Geneticists have used several methods to study the genetic roots of intelligence, including twin studies, family studies, adoption studies and longitudinal studies. If we look at intelligence over the lifespan, there is substantial evidence suggesting that performance on ability tests has improved from generation to generation. This is termed the ‘Flynn Effect’. In general, scores on all ability tests improve with age up until late teens, when scores stabilize and remain fairly stable until the age of about 60. Research has shown that “Fluid ability” peaks in the early 20’s and then declines with age, whereas “Crystallized ability” is reasonably well-preserved until at least the late 50’s – what we lose in quickness of thought we may be able to make up with knowledge. General intelligence is a stable phenomenon and intelligence measured in middle childhood is a good predictor of intelligence in later life.

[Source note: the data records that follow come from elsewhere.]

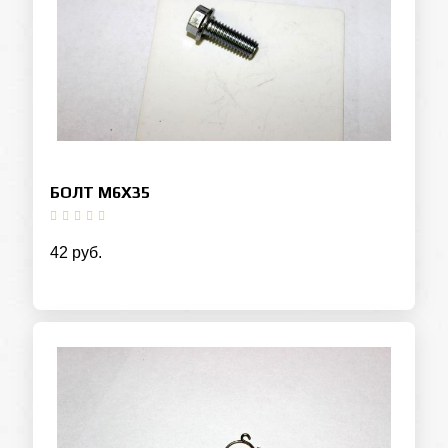
БОЛТ M6X35
42 руб.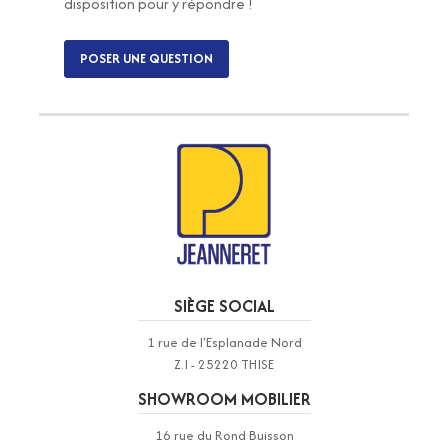
disposition pour y répondre !
POSER UNE QUESTION
SIÈGE SOCIAL
1 rue de l'Esplanade Nord
Z.I - 25220 THISE
SHOWROOM MOBILIER
16 rue du Rond Buisson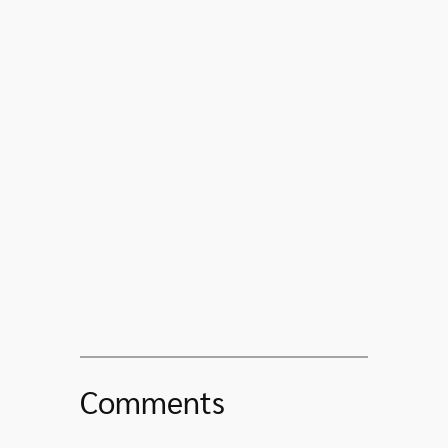
Comments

To summarize some of the research that has been conducted in terms of the nature vs. nurture debate regarding the origins of intelligence, Bouchard & McGue have reached a conclusion (and one that is entirely consistent with the later evidence) that approximately 50% of the variation in adult and child intelligence is attributable to our genes. People’s intellectual ability appears to be influenced in equal measure by their genetic background and their non-shared environment. The family influences (or “shared environment’) appears to have very little influence on intelligence. It appears that factors outside the family are much more potent influences on the adolescent’s IQ than any family influences. It can be concluded that even the most favorable environmental stimulation is unlikely to have the potential to change any child into a genius, as genetic factors will also influence the child’s ultimate intellectual performance, since an individual’s genetic make-up is as important as all of their environmental influences in determining his/her ultimate level of intelligence.
Recent studies have found a correlation between intelligence and leadership, but the strength of this correlation is not large. Perceptual measures of intelligence showed stronger correlation with leadership than paper-and-pencil measures, whereas stress level and directiveness moderate the relationship.
Much recent research has been devoted to the concept of Emotional Intelligence. Developed by Daniel Goleman and several other researchers, EI can be described as the ability to perceive emotion, integrate emotion to facilitate thought, understand emotions and to regulate emotions to promote personal growth. The model claims that EI includes 4 types of abilities: perceiving emotions, using emotions, understanding emotions, and managing emotions.